In 1994, both United Airlines and Continental Airlines launched low-cost airlines-within-an-airline to compete with Southwest Airlines. From 1991 to 1993, Southwest had increased its market share of the critical West Coast market from 26% to 45%. Considers how Southwest had developed a sustainable competitive advantage and emphasizes the role of human resources as a lever for the successful implementation of strategy. Asks whether competitors can successfully imitate the Southwest approach.
Swot Analysis of "Southwest Airlines (A)" written by Charles A. O'Reilly, Jeffrey Pfeffer includes – strengths weakness that are internal strategic factors of the organization, and opportunities and threats that Southwest Airlines facing as an external strategic factors. Some of the topics covered in Southwest Airlines (A) case study are - Strategic Management Strategies, Organizational culture, Strategy execution and Strategy & Execution.
Some of the macro environment factors that can be used to understand the Southwest Airlines (A) casestudy better are - – supply chains are disrupted by pandemic , increasing household debt because of falling income levels, technology disruption, increasing energy prices, talent flight as more people leaving formal jobs, increasing commodity prices, geopolitical disruptions,
increasing government debt because of Covid-19 spendings, competitive advantages are harder to sustain because of technology dispersion, etc
Introduction to SWOT Analysis of Southwest Airlines (A)
SWOT stands for an organization’s Strengths, Weaknesses, Opportunities and Threats . At Oak Spring University , we believe that protagonist in Southwest Airlines (A) case study can use SWOT analysis as a strategic management tool to assess the current internal strengths and weaknesses of the Southwest Airlines, and to figure out the opportunities and threats in the macro environment – technological, environmental, political, economic, social, demographic, etc in which Southwest Airlines operates in.
According to Harvard Business Review, 75% of the managers use SWOT analysis for various purposes such as – evaluating current scenario, strategic planning, new venture feasibility, personal growth goals, new market entry, Go To market strategies, portfolio management and strategic trade-off assessment, organizational restructuring, etc.
SWOT Objectives / Importance of SWOT Analysis and SWOT Matrix
SWOT analysis of Southwest Airlines (A) can be done for the following purposes –
1. Strategic planning using facts provided in Southwest Airlines (A) case study
2. Improving business portfolio management of Southwest Airlines
3. Assessing feasibility of the new initiative in Strategy & Execution field.
4. Making a Strategy & Execution topic specific business decision
5. Set goals for the organization
6. Organizational restructuring of Southwest Airlines
Strengths Southwest Airlines (A) | Internal Strategic Factors
What are Strengths in SWOT Analysis / TOWS Matrix / Weighted SWOT Analysis
The strengths of Southwest Airlines in Southwest Airlines (A) Harvard Business Review case study are -
Innovation driven organization
– Southwest Airlines is one of the most innovative firm in sector.

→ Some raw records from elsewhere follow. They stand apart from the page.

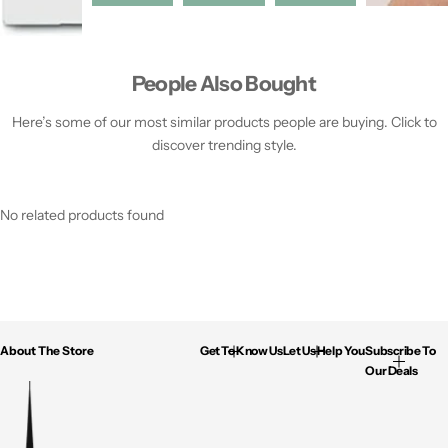
People Also Bought
Here’s some of our most similar products people are buying. Click to
discover trending style.
No related products found
About The Store
Get To Know Us
Let Us Help You
Subscribe To
Our Deals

Manager in Southwest Airlines (A) Harvard Business Review case study can use Clayton Christensen Disruptive Innovation strategies to further increase the scale of innovtions in the organization.
Effective Research and Development (R&D)
– Southwest Airlines has innovation driven culture where significant part of the revenues are spent on the research and development activities. This has resulted in, as mentioned in case study Southwest Airlines (A) - staying ahead in the industry in terms of – new product launches, superior customer experience, highly competitive pricing strategies, and great returns to the shareholders.
Sustainable margins compare to other players in Strategy & Execution industry
– Southwest Airlines (A) firm has clearly differentiated products in the market place. This has enabled Southwest Airlines to fetch slight price premium compare to the competitors in the Strategy & Execution industry. The sustainable margins have also helped Southwest Airlines to invest into research and development (R&D) and innovation.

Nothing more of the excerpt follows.